Hidupgaya.co – Bukan hanya saluran cerna, kulit juga memiliki mikrobioma. Microbiome/mikrobioma merupakan mikroba yang hidup di permukaan dan di dalam tubuh, misalnya di kulit, mulut dan saluran cerna. Kumpulan mikroba ini memiliki fungsi penting, antara lain menjaga sistem kekebalan bekerja dengan baik.
Keseimbangan mikrobioma kulit berperan besar dalam menjaga daya tahan alami kulit. Ketika keseimbangannya terganggu, berbagai masalah seperti jerawat, eksim, dan sensitivitas bisa muncul. “Mikrobioma adalah kunci utama kesehatan kulit, dan setiap orang memiliki komposisi mikrobioma yang berbeda,” ujar dr. Sari Chairunnisa, Sp.DVE., dokter spesialis kulit sekaligus pendiri Labore dalam temu media di Jakarta, baru-baru ini.
Untuk memahami jenis kulit secara lebih mendalam, menurut dr. Sari, dapat dilakukan dengan microbiome check up. Teknologi yang dihadirkan Labore Dermalab misalnya, tidak hanya dapat mengenali jenis kulit, tapi juga mengetahui keseimbangan mikrobioma yang berperan penting dalam daya tahan kulit. “Hal ini juga bisa menjadi panduan dalam memilih produk perawatan kulit yang tepat bagi setiap individu,” ujarnya.

Pemeriksaan mikrobioma menjadi langkah preventif dalam perawatan kulit. “Melalui analisis microbiome check up yang mendalam, masyarakat dapat mengenali kondisi ini lebih awal agar bisa dicegah sebelum berkembang menjadi gangguan kulit yang lebih serius,” imbuh dr. Ayman Alatas, Sp.MK, selaku Labore Microbiome Science Council.
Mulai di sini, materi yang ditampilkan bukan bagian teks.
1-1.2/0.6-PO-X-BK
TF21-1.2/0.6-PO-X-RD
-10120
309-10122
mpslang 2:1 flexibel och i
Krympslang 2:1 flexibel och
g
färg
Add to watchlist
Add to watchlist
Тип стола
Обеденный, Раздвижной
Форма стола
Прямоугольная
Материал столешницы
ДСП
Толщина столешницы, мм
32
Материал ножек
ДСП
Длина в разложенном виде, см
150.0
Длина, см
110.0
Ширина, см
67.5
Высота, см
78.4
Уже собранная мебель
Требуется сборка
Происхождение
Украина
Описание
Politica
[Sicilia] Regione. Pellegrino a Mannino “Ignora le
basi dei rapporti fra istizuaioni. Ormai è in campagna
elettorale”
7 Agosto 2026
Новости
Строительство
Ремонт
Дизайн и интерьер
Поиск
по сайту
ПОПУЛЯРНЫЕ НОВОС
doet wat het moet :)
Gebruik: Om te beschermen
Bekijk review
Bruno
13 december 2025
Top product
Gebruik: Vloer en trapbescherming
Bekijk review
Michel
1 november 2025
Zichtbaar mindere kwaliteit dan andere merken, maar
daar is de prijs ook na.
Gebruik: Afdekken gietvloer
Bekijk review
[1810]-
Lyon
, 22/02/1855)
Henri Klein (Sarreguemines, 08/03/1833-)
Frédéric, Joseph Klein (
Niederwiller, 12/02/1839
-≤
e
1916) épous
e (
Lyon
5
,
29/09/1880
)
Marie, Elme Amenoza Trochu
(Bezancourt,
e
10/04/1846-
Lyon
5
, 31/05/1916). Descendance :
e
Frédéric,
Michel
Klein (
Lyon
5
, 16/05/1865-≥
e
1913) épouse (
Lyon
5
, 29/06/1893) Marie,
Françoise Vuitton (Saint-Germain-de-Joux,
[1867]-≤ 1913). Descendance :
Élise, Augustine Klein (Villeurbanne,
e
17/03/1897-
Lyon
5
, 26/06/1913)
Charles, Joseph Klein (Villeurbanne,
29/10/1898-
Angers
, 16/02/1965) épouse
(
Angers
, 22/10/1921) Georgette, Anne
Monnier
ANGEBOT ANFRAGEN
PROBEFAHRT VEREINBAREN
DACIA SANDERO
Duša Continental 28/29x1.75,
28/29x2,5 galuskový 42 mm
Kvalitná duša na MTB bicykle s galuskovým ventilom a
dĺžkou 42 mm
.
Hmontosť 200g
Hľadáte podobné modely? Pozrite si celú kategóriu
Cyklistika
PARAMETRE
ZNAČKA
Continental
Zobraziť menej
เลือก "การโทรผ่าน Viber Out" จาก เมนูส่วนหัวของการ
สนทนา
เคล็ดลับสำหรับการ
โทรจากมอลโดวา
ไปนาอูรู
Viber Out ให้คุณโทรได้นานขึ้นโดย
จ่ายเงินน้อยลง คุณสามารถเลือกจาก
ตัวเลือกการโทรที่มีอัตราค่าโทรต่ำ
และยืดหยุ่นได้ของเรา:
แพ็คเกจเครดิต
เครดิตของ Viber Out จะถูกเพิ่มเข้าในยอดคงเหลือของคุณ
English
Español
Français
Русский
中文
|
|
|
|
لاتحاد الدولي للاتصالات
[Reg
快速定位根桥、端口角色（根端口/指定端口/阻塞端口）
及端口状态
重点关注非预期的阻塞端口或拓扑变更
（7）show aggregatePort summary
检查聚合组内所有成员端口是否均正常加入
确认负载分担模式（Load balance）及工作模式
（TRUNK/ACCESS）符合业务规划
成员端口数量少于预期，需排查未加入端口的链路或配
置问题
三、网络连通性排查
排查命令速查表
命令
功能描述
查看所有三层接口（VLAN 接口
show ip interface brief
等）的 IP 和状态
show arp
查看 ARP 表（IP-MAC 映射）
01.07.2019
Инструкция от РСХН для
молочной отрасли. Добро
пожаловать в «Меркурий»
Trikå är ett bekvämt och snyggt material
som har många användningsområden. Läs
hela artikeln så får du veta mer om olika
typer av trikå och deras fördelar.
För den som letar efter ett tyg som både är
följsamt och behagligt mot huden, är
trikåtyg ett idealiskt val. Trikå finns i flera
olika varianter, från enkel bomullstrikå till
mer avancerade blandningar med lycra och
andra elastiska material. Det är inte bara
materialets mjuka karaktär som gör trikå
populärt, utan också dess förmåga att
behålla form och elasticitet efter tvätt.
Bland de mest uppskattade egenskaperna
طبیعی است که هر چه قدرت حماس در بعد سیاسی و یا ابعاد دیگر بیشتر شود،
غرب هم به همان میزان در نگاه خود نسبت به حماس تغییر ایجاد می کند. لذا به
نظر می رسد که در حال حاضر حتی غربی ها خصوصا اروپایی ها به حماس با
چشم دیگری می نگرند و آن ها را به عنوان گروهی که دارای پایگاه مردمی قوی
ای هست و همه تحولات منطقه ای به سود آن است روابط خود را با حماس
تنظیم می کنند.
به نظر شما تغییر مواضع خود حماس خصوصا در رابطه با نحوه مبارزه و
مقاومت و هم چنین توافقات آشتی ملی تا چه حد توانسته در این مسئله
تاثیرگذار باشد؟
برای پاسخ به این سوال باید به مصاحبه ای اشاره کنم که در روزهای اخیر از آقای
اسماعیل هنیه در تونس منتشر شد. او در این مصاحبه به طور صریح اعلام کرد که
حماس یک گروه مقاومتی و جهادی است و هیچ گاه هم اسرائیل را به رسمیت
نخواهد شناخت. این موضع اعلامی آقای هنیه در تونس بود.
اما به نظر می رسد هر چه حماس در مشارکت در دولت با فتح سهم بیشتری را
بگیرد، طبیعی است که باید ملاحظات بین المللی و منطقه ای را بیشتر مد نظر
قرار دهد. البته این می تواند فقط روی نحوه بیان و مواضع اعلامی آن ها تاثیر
Teknologi berbasis mikrobioma tak dimungkiri menjadi masa depan dunia dermatologi. “Teknologi mikrobioma adalah salah satu topik paling hangat dalam dunia perawatan kulit saat ini. Pendekatan ini efektif karena bekerja langsung pada akar permasalahan, yakni mengembalikan keseimbangan alami kulit,” tutur dr. Luke Maxfield, Labore Global Derma Advisory Council, seraya menambahkan keseimbangan mikrobioma bukan hanya penting untuk wajah, tetapi juga untuk seluruh tubuh.
Microbiome swab test dapat memprediksi potensi masalah kulit di masa depan, mengetahui bahan aktif yang sebaiknya digunakan atau dihindari, serta mendapatkan panduan ilmiah menuju skin barrier (sawar kulit) yang lebih sehat dan seimbang.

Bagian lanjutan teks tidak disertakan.